Oil itself, then, was a poem. Or a priest, or a prostitute, depending on your point of view. Utterly necessary. At the very least, useful and pleasurable. Oil. Incense oil. Fragrant oil. Oil of Extreme Unction. Oiling the wheels of industry. My head thou dost with oil anoint, and my cup overflows. I don’t have any bread – only a handful of flour in a jar and a little oil in a jug. For this is what the Lord, the God of Israel says: ‘The jar of flour will not be used up and the jug of oil will not run dry until the day the Lord gives rain on the land.’ Money is none of the wheels of trade: it is the oil which renders the motion of the wheels more smooth and easy. The poetry of oil, and oil as poetry.

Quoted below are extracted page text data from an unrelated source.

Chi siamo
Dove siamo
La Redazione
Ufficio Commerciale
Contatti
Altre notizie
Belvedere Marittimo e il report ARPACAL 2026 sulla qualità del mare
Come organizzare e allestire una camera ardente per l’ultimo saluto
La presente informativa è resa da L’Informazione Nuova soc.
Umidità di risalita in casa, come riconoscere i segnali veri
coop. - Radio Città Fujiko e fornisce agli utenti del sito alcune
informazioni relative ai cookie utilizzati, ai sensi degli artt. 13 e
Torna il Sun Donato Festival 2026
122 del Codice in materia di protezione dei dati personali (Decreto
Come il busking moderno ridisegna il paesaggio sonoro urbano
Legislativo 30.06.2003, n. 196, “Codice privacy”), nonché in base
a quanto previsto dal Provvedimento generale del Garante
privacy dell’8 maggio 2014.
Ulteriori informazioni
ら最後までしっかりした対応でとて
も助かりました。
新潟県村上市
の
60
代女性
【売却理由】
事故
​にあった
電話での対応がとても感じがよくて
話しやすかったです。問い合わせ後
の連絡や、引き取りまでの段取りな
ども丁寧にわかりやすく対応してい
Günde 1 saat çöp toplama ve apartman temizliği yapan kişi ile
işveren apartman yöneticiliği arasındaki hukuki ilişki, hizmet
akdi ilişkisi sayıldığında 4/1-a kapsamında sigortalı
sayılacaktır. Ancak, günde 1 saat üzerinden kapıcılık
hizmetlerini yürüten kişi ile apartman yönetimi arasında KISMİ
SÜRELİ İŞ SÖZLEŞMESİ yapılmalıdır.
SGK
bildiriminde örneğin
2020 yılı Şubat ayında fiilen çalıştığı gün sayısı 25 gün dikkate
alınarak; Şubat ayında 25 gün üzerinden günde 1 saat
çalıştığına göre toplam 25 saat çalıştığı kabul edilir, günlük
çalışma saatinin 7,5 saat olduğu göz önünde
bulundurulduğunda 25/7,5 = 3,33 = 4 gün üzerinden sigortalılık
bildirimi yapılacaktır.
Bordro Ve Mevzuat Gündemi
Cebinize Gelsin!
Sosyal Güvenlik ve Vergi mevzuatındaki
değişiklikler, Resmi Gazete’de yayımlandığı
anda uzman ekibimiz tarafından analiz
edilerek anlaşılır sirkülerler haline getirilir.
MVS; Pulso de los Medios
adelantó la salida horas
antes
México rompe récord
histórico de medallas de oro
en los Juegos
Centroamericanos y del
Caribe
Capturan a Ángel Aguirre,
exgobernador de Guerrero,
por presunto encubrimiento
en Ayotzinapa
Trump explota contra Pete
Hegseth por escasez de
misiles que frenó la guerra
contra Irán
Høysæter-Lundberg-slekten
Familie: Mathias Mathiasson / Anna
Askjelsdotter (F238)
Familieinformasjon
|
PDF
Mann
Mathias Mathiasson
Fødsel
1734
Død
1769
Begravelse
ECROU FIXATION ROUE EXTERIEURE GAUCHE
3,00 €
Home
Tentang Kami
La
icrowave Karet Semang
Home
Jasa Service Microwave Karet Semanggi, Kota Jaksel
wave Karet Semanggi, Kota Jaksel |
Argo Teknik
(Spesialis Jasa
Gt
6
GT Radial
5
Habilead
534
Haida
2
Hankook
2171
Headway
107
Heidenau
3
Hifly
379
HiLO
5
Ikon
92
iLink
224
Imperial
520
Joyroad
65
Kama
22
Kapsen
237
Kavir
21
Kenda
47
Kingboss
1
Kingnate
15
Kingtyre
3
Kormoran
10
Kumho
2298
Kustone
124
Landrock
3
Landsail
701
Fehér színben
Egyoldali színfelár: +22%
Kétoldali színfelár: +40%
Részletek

Ted Hah himself was at the desk dishing out the jobs. Almost like jabbing a pin into the wall, Archie selected one marked ‘Elevator Operator’. He had no notion what it meant. He just liked the sound of the words. And besides, it was in the sector clearly marked ‘Unskilled’.

‘Excellent choice!’ Ted Hah said to him, smiling. ‘One of the best jobs going. If I didn’t have to be here, there and everywhere myself, it’s exactly the job I would have chosen! All you do is press a button and the elevator goes up! And when you hear a
Ping!
– hey presto, you press the other button and
Hallelujah!
– the elevator comes down! Good luck,’ he shouted as Archie was led off to his chosen task in the Great Venture.